The bidding for First Data Corp.'s NYCE, the second-largest electronic funds transfer network in the country, appeared last week to be won by Metavante Corp., capping off a month of corporate acquisitions that launched the company into the big leagues of financial services outsourcers.

Metavante, the wholly owned subsidiary of bank holding company Marshall & Ilsley, agreed to pay $610-million for NYCE, which provides electronic funds services for 2,200 financial institutions, about half of them credit unions. First Data will get $389-million for its 64% stake in NYCE, with four major banks, JP Morgan Chase, Citigroup, Bank of America and HBC, splitting the remaining $221-million for their minority shares. The deal, however, is not final because the minority shareholders have a 30-day right of refusal on the acquisition.

"When this acquisition is completed, we expect to have another piece of the payment services solutions at Metavante, which will exchange, route, and settle electronic payments on behalf of financial institutions to and from businesses and consumers," said Frank Martire, Metavante president and CEO, who helped build Fiserv into one of the leading financial services outsourcers during a decade with that firm.

Metavante already has a broad EFT business which includes processing and switching for PULSE Association's Wisconsin operation (formerly the Thyme network) and the Advantage network in South Dakota, ACH processing for 31,000 merchants, and driving for 9,000 ATMs.

The proposed NYCE acquisition came just days after Metavante agreed to acquire Advanced Financial Solutions, the popular Oklahoma City-based provider of lending systems for credit unions and the parent of Endpoint Exchange LLC, the fledgling national check exchange network with more than 4,000 financial institution participants.

And it comes just a few weeks after Metavante agreed to acquire Orlando, Fla.-based Kirchman Corp., a provider of transaction processing software for financial institutions.

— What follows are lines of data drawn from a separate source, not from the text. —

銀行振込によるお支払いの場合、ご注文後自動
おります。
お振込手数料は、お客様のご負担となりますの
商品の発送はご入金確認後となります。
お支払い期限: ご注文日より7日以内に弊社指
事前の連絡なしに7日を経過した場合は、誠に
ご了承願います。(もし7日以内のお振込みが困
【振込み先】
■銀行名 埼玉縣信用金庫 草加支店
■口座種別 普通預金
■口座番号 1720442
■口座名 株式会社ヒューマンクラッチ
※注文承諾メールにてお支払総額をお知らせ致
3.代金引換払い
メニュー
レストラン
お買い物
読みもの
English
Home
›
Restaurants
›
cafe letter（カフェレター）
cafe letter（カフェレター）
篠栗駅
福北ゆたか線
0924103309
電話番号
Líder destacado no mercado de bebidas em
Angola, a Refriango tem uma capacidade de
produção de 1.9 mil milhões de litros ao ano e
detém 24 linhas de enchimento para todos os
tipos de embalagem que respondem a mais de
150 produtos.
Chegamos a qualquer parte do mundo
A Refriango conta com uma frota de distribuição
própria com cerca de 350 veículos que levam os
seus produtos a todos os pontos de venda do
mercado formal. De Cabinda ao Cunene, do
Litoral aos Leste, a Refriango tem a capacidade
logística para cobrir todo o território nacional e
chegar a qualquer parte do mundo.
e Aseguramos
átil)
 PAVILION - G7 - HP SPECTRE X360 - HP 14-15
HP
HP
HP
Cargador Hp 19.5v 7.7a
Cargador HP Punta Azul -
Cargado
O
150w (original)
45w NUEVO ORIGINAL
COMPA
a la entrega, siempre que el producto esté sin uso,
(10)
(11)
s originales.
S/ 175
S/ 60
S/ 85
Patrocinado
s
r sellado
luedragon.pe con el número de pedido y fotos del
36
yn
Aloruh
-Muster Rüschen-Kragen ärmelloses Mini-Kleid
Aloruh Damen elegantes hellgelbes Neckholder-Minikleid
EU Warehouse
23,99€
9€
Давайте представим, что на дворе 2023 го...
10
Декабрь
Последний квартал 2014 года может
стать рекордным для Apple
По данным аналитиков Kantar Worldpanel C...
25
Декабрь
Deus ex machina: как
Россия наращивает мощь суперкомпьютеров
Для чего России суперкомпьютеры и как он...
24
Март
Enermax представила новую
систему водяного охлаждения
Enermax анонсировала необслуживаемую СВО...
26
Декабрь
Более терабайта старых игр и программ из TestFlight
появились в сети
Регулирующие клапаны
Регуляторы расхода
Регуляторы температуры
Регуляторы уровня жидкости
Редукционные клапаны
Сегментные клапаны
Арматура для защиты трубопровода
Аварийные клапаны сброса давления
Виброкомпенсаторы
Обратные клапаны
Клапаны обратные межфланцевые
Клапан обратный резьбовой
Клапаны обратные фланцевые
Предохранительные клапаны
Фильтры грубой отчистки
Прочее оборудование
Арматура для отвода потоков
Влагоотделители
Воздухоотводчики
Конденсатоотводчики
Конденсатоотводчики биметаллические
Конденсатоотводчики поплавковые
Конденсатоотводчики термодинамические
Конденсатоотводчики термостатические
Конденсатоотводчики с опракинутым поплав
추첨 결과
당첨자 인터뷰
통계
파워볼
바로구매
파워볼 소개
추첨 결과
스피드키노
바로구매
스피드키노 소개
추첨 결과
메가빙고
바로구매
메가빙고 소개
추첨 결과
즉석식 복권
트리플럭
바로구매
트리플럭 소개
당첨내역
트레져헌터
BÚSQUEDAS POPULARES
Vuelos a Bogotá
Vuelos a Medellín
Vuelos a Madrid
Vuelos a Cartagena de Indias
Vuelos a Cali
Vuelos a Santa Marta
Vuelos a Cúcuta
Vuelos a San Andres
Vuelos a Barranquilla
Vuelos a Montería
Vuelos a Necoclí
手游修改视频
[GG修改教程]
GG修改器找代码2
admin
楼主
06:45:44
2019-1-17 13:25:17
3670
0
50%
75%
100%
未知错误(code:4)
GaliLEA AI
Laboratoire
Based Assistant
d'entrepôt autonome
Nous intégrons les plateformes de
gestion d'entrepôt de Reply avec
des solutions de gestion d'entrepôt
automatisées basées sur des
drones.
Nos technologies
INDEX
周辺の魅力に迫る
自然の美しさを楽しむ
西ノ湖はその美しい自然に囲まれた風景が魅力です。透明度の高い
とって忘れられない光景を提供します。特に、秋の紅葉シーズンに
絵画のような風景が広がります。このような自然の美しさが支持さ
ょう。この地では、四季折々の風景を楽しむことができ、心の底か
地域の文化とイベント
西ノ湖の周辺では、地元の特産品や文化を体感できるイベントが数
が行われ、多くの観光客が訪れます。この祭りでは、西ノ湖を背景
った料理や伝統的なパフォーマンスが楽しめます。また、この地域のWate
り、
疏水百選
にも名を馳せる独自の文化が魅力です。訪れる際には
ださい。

The NYCE deal expands Metavante's role in the electronic payments market, where it already processes payments, but also gives the company its own branded network, according to Martire. It also gives the company an opportunity to cross-sell services and products to NYCE customers, he said during a conference call last week.

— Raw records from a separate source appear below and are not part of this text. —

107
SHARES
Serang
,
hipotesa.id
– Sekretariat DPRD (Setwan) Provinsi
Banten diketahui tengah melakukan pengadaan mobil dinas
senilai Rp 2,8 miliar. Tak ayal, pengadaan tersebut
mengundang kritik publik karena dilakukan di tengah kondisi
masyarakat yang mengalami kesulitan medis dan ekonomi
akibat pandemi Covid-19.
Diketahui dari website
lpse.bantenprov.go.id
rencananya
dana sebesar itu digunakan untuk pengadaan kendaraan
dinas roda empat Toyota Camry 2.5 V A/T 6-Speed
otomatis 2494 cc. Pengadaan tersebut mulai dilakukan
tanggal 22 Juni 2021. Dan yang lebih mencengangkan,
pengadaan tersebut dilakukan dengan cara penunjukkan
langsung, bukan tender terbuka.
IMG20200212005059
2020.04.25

"We see great potential for the electronic side of the business," he said. "With NYCE, and Endpoint Exchange expanding our presence in the electronic side of the business; these new capabilities will allow us to do that."

"The acquisition of NYCE will give us a single source payment solution that is continuously requested by our customers," said Martire.

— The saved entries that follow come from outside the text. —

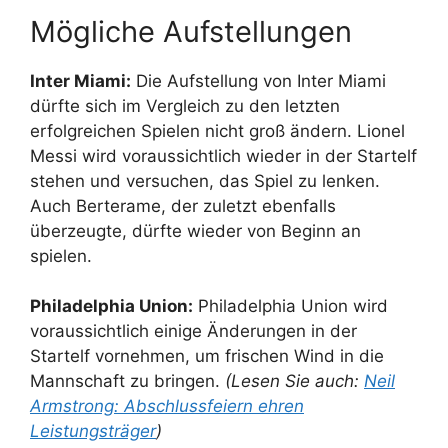
Mögliche Aufstellungen
Inter Miami:
Die Aufstellung von Inter Miami
dürfte sich im Vergleich zu den letzten
erfolgreichen Spielen nicht groß ändern. Lionel
Messi wird voraussichtlich wieder in der Startelf
stehen und versuchen, das Spiel zu lenken.
Auch Berterame, der zuletzt ebenfalls
überzeugte, dürfte wieder von Beginn an
spielen.
Philadelphia Union:
Philadelphia Union wird
voraussichtlich einige Änderungen in der
Startelf vornehmen, um frischen Wind in die
Mannschaft zu bringen.
(Lesen Sie auch:
Neil
Armstrong: Abschlussfeiern ehren
Leistungsträger
)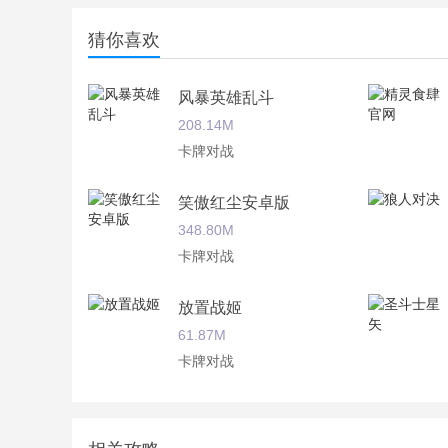
猜你喜欢
风暴英雄乱斗
208.14M
卡牌对战
笑傲红尘安卓版
348.80M
卡牌对战
放置战姬
61.87M
卡牌对战
姬魔恋战纪
365.00M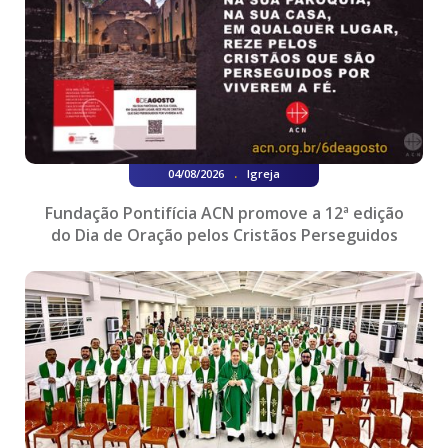
.
04/08/2026
Igreja
Fundação Pontifícia ACN promove a 12ª edição
do Dia de Oração pelos Cristãos Perseguidos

Metavante plans to retain the current NYCE management team and the NYCE name, said Martire.

For First Data, the sell-off of NYCE represents a somewhat less-than-glorious chapter to the company's brief ownership of the network. First Data bought its share in the network in 2001 for $353.1 million in cash and invested millions of dollars in integrating it and expanding the products and services it offered. But the company was ordered to divest its NYCE ownership by the Department of Justice, as part of an agreement to allow First Data to acquire Concord EFS, which operates a NYCE competitor, Star Systems EFT network.

Chip Swearngan, director of investor and media relations, said Metavante representatives plan to meet with representatives of the four minority shareholders of NYCE in the coming days to discuss the deal and listen to their concerns. "Three out of the four are already customers of Metavante today, with products and services that we provide. Our primary objective is that they remain customers of NYCE," he said.

The three corporate acquisitions, which cost about $1-billion, will transform Metavante into a giant outsourcer with more than $1-billion in annual revenues serving more than 8,000 institutions, rivaling Fiserv, in nearby Brookfield, Wis., as one of the biggest outsourcers for banks and credit unions.

It also renews questions of whether Marshall & Ilsley will try again to spin off the wholly owned subsidiary, which it planned to do but abandoned three years ago.